**Your goal:** Show all lines from the material that carry the word "Profesor".

**Extracted information:**
=======
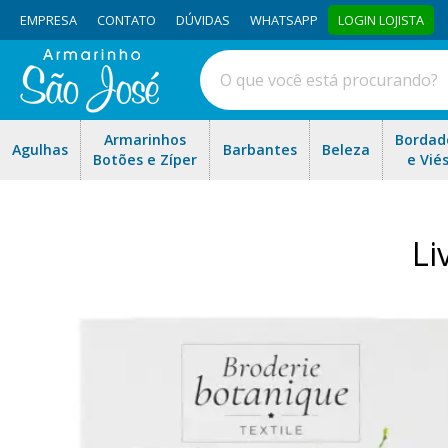
EMPRESA
CONTATO
DÚVIDAS
WHATSAPP
LOGIN LOJISTA
Armarinhos
Bordad
Agulhas
Barbantes
Beleza
Botões e Zíper
e Vié
Li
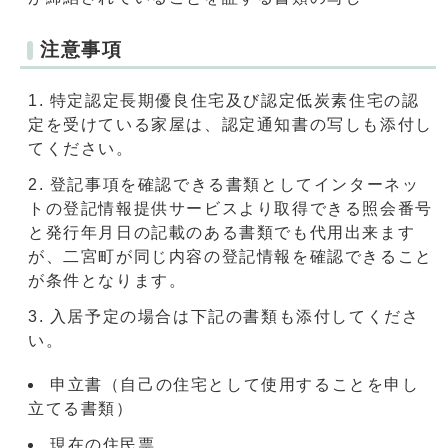
注意事項
特定認定長期優良住宅及び認定低炭素住宅の認
定を受けている家屋は、認定通知書の写しも添付し
てください。
登記事項を確認できる書類としてインターネッ
トの登記情報提供サービスより取得できる照会番号
と発行年月日の記載のある書類でも代用出来ます
が、二宮町が同じ内容の登記情報を確認できること
が条件となります。
入居予定の場合は下記の書類も添付してくださ
い。
申立書（自己の住宅として使用することを申し
立てる書類）
現在の住民票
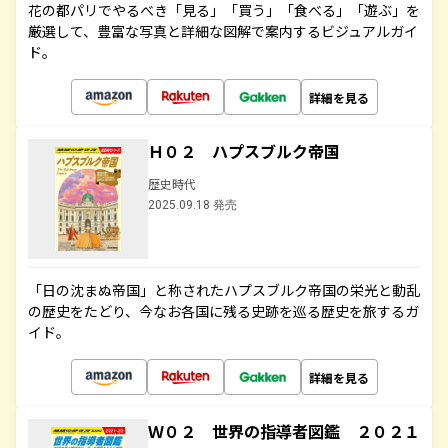
花の都パリでやるべき「見る」「買う」「食べる」「遊ぶ」を
厳選して、豊富な写真と詳細な図解で案内するビジュアルガイ
ド。
詳細を見る
Ｈ０２ ハプスブルク帝国
歴史時代
2025.09.18 発売
「日の沈まぬ帝国」と称されたハプスブルク帝国の栄光と動乱
の歴史をたどり、今なお各国に残る史跡を巡る歴史を旅するガ
イド。
詳細を見る
Ｗ０２ 世界の指導者図鑑 ２０２１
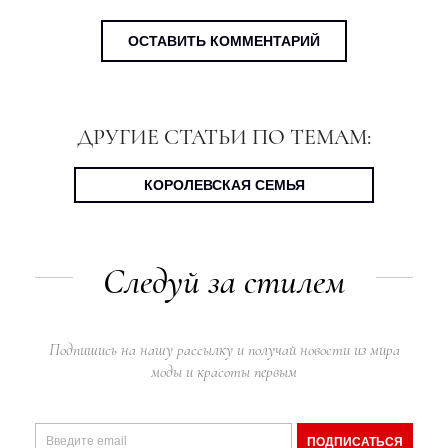
ОСТАВИТЬ КОММЕНТАРИЙ
ДРУГИЕ СТАТЬИ ПО ТЕМАМ:
КОРОЛЕВСКАЯ СЕМЬЯ
Следуй за стилем
Подпишись на нашу рассылку и получай новости из мира
моды и красоты первым
ПОДПИСАТЬСЯ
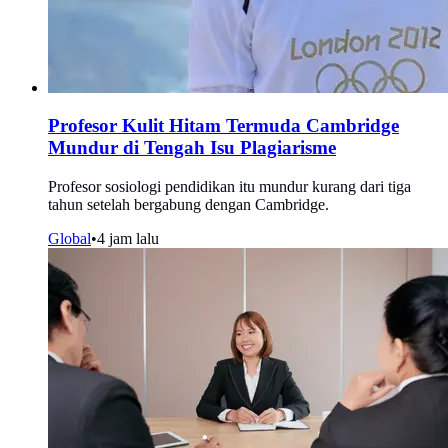
Profesor Kulit Hitam Termuda Cambridge
Mundur di Tengah Isu Plagiarisme
Profesor sosiologi pendidikan itu mundur kurang dari tiga
tahun setelah bergabung dengan Cambridge.
Global
•
4 jam lalu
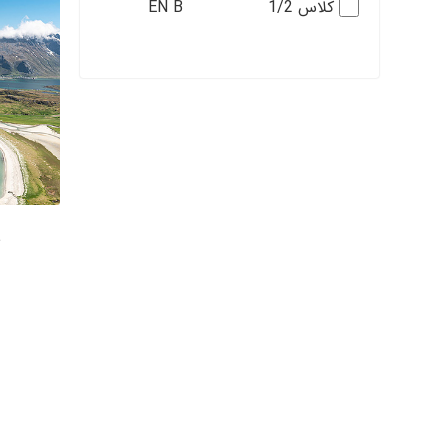
کلاس 1/2 EN B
=======
**Problem solution:**
Profesor Kulit Hitam Termuda Cambridge
Profesor sosiologi pendidikan itu mundur kurang dari tiga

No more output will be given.